Bölüm 20

121 38 20
                                    

Sevilmek güzel şeydi. Bu hissi yaşamak, insanı kendince dünyanın en şanslısı yapardı hatta. Kişi pozitifleşir, etrafına da pozitif enerji saçardı. En azından gözlemlediğim kadarıyla böyle oluyordu. Duyduğumuz çoğu masalın sonu da sevenlerin kavuşmasıyla bitmez miydi?

Bu hissi daha önce hiçbir yabancı tarafından yaşamamıştım. Babamın sevgisini hissetmiştim, annemin sevgisini hissetmiştim. Ablamın, kardeş dediğim diğer beş insanın... Şuan bize karşı düşman kesilmiş olsa da bir zamanlar Erdem'in bile sevgisini hissetmiştim. Bir çıkar uğruna olmadan, beni ben olduğum için seven bu insanlar benim ailemdi. Ama daha önce hiç bir anda karşıma çıkmış birinin karşılıksız, bir çıkar amacı gütmeden sevdiğini hissetmemişti de görmemiştim de. Belki de bu yüzden Savaş'ın bu hareketlerine karşı bocalamıştım ve o nasıl bir tat olduğunu bilmediğim aşktan korkmuştum.

Ama şuan çok iyi anlamıştım ki Savaş'ın duyguları karşılıksız değildi. Onun kırılmasını kendime dert edinip yemeden içmeden kesilecek duruma gelmiştim. Bir an olsun aklımdan çıkmıyordu ve deli gibi pişmanlık duygusu içimi kemirip durmuştu bütün hafta sonu.

Haftasonu hiçbir şey yapmadım. Sadece boş boş oturdum ve evdekilerle vakit geçirdim. Ve ilk kez bir pazartesi yatakta kalkma mücadelesi vermeden uyandım.

Bugün Savaş'ın gönlünü alacaktım. Hatta bu yüzden biraz daha özenerek giyindim. Yazlık tül elbisemi giydim. Dizlerimdeydi ve çiçek desenliydi. Babamın bana son doğum günü hediyesiydi. Altına siyah kısa topuklu sandaletlerimi giymiştim. Her zamanki günlük makyajımı yapıp evden çıktım ve durağa doğru yürümeye başladım.

Kulaklık her zamanki gibi kulağımdaydı. Tuğkan Kusura Bakma çalıyordu. Ve ben çoktan şarkının sözlerinde kaybolmuştum.

Yarım saat kadar yol gittikten sonra Savaş'ın evine varmıştım. Bahçeden içeri girdiğimde oradaki korumalardan biri yoktu. Hep iki kişi olurdu ön bahçede normalde. Bir kişi görünce şaşırmıştım. Bahçeye bakına bakına eve doğru ilerledim. Tam kapıyı anahtarla açacağım sırada kapı açıldı ve koruma ile bir kız çıktı.

"Yaren hanım anahtarı alabilir miyim?" dedi koruma.

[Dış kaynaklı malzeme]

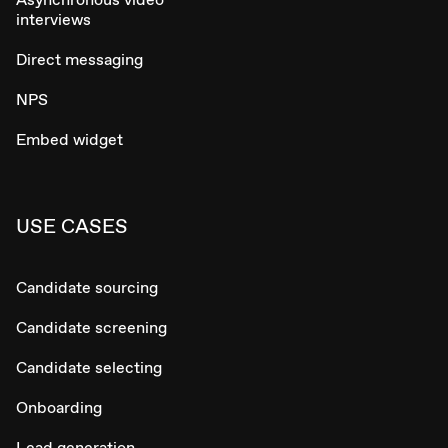
interviews
Direct messaging
NPS
Embed widget
USE CASES
Candidate sourcing
Candidate screening
Candidate selecting
Onboarding
Lead generation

Nedenini anlamadan elimdeki anahtarı korumaya uzattım. Koruma yanımızdaki diğer kıza anahtarı uzattı.

"Saat 8'de kalkıyor Savaş Bey, geç kalınmasını, kahvaltısının geç hazırlanmasını sevmez dediğim gibi. Şimdi işine başlayabilirsin."

Korumanın kıza dediklerinin karşısında küçük dilimi yutmuştum. Ne olduğunu anlamaya çalışırken bana döndü koruma. Elindeki zarfı uzattı.

"Yaren Hanım bu da son maaşınız, iyi günler."

Korumanın elindeki zarfa baktım sadece. Bu olanların bir rüya -kabus- ya da şaka olmasını dileyerek gözlerimi kapatıp üçe kadar saydım içimden. Gözümü açtığımda korumanın anlamsız bakışlarıyla karşılaştım. Sonra koruma ve kızı es geçerek içeri girdim. Arkamdan seslenen korumaya aldırış etmeden evin içinde Savaş'ı aramaya başladım. Salonda ve mutfakta yoktu. Direk odasına daldım. Üzerine takımlarından birini giyinmiş aynada saçına düzen veriyordu. Aynadan bana baktı sonra yokmuşum gibi kendine çeki düzen vermeye devam etti.

"Savaş," dedim en sonunda.

Bu esnada yine beni yok saydı ve yanımdan geçerek odadan çıktı. Gözümün yandığını hissettim.

Hayır Yaren şuan olmaz, ağlayamazsın.

İç sesime hak vererek odadan çıkıp Savaş'ın peşinden gittim. Yeni kız Savaş'tan gözünü zor ayırarak kahvaltıyı hazırlamaya başlamıştı.